The top consulting firm Accenture is questioning its large deal with Facebook, which pays it to clean the site of pornography, violence, suicides, and other poisonous material.
Thousands of staff and contractors spend eight hours a day evaluating hundreds of videos, photographs, and postings for the social media giant to prevent them from spreading online, according to a New York Times piece published on Aug. 31.
Employees became sad, worried, and paranoid, and one filed a class action lawsuit to protest the working circumstances, which included witnessing rapes, animal cruelty, dead bodies, and other gruesome events from the Syrian conflict.
Top officials have raised concerns about whether Accenture should continue the job, but the subject is unresolved, according to the New York Times, and the lucrative contract continues.

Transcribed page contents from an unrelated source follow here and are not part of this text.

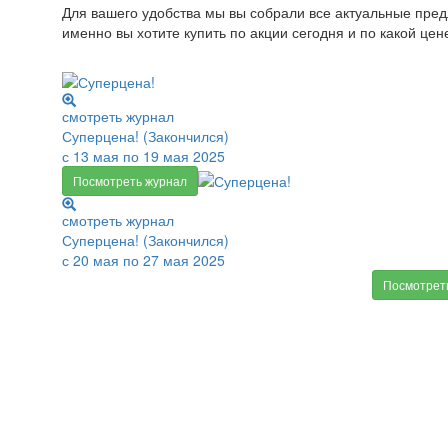
Для вашего удобства мы вы собрали все актуальные пред
именно вы хотите купить по акции сегодня и по какой цен
смотреть журнал
Суперцена! (Закончился)
с 13 мая по 19 мая 2025
Посмотреть журнал
смотреть журнал
Суперцена! (Закончился)
с 20 мая по 27 мая 2025
Посмотрет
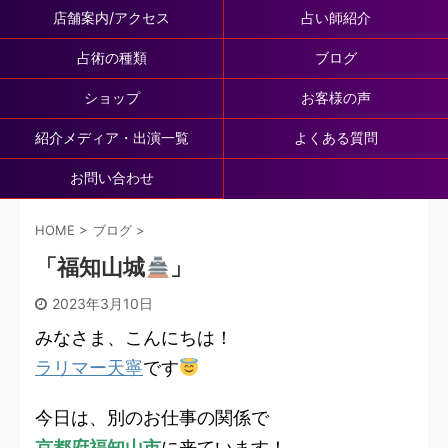
店舗案内/アクセス
占い師紹介
占術の種類
ブログ
ショップ
お客様の声
紹介メディア・出演一覧
よくある質問
お問い合わせ
HOME
>
ブログ
>
「福知山城
」
2023年3月10日
みなさま、こんにちは！
ラリマー天寧
です
今日は、別のお仕事の関係で
京都府福知山市
に来ています！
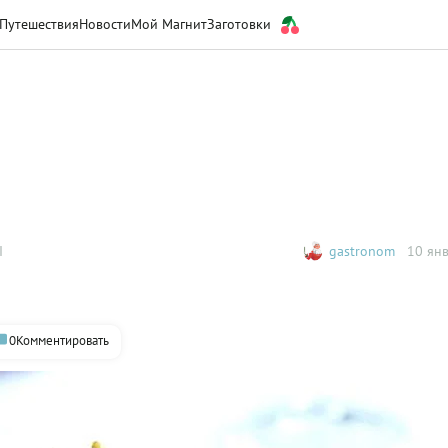
Путешествия
Новости
Мой Магнит
Заготовки
Ы
gastronom
10 янв
0
Комментировать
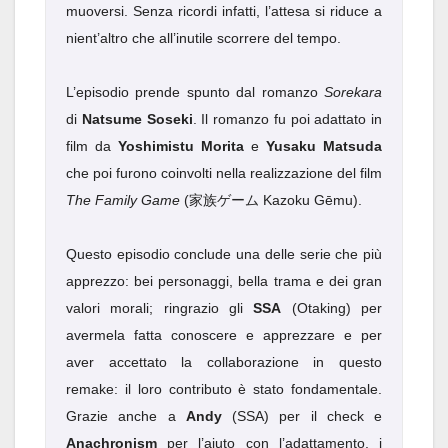
muoversi. Senza ricordi infatti, l’attesa si riduce a
nient’altro che all’inutile scorrere del tempo.
L’episodio prende spunto dal romanzo
Sorekara
di
Natsume Soseki
. Il romanzo fu poi adattato in
film da
Yoshimistu Morita
e
Yusaku Matsuda
che poi furono coinvolti nella realizzazione del film
The Family Game
(家族ゲーム Kazoku Gēmu).
Questo episodio conclude una delle serie che più
apprezzo: bei personaggi, bella trama e dei gran
valori morali; ringrazio gli
SSA
(Otaking) per
avermela fatta conoscere e apprezzare e per
aver accettato la collaborazione in questo
remake: il loro contributo è stato fondamentale.
Grazie anche a
Andy
(SSA) per il check e
Anachronism
per l’aiuto con l’adattamento, i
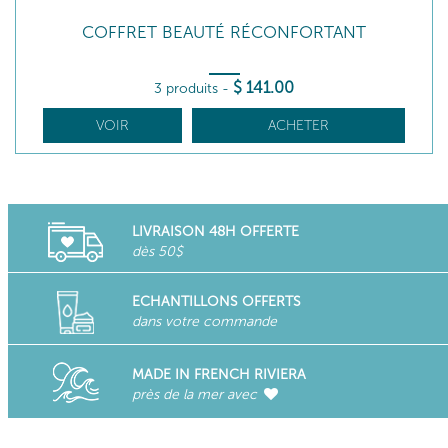
COFFRET BEAUTÉ RÉCONFORTANT
$
141
.00
3 produits
-
VOIR
ACHETER
LIVRAISON 48H OFFERTE
dès 50$
ECHANTILLONS OFFERTS
dans votre commande
MADE IN FRENCH RIVIERA
près de la mer avec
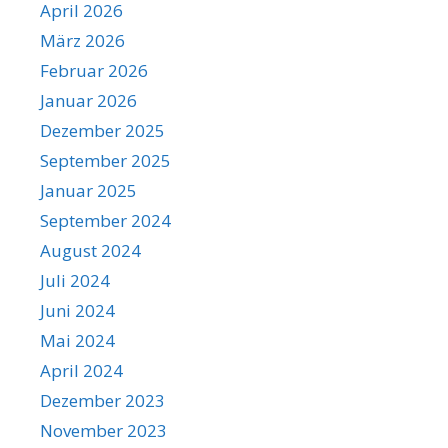
April 2026
März 2026
Februar 2026
Januar 2026
Dezember 2025
September 2025
Januar 2025
September 2024
August 2024
Juli 2024
Juni 2024
Mai 2024
April 2024
Dezember 2023
November 2023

The initiative is part of Facebook CEO Mark Zuckerberg’s vow to clean up the company following widespread criticism. It employs artificial intelligence to delete around 90% of the posts, but outsources the rest of the work to at least ten consulting firms.
According to the New York Times, one of these companies, TaskUs, now derives a third of its revenue — $150 million per year – from Facebook.
Accenture was previously a division of Arthur Andersen, which was forced to separate its consulting division in 2000. In 2001, Andersen Consulting, as it was then known, rebranded as Accenture.
According to a Times investigation, the company mostly provides accounting and technology advice, but it also gets $500 million every year from Facebook and employs one-third of the people who moderate its material.
Accenture obtained an accounting contract with Facebook in 2010, and two years later, the agreement was expanded to include content moderation.
“Their contracts, which have not previously been reported, have redefined the traditional boundaries of an outsourcing relationship,” write Times reporters Adam Satariano and Mike Isaac, who interviewed more than 40 current and former Accenture and Facebook employees, labor lawyers and others. “Accenture has absorbed the worst facets of moderating content and made Facebook’s content issues its own. As a cost of doing business, it has dealt with workers’ mental health issues from reviewing the posts. It has grappled with labor activism when those workers pushed for more pay and benefits. And it has silently borne public scrutiny when they have spoken out against the work.”
Meanwhile, top executives have joined workers in challenging the contract’s ethics, with former CEO Pierre Nanterme (who died in 2019) and current CEO Julie Sweet ordering a review and dispatching observers to monitor managers and staff at work.
Sweet made a few tweaks, including a lengthy legal disclaimer indicating the work has the potential to harm your emotional or mental health.
In its annual report from last year, Accenture identified content filtering as a business risk.
Executives from Facebook and Accenture did not respond to requests for comment, while an Accenture representative told the New York Times that the effort was “essential to protecting our society by keeping the internet safe.”
Accenture now modifies material for YouTube, Twitter, Pinterest, and other social media platforms.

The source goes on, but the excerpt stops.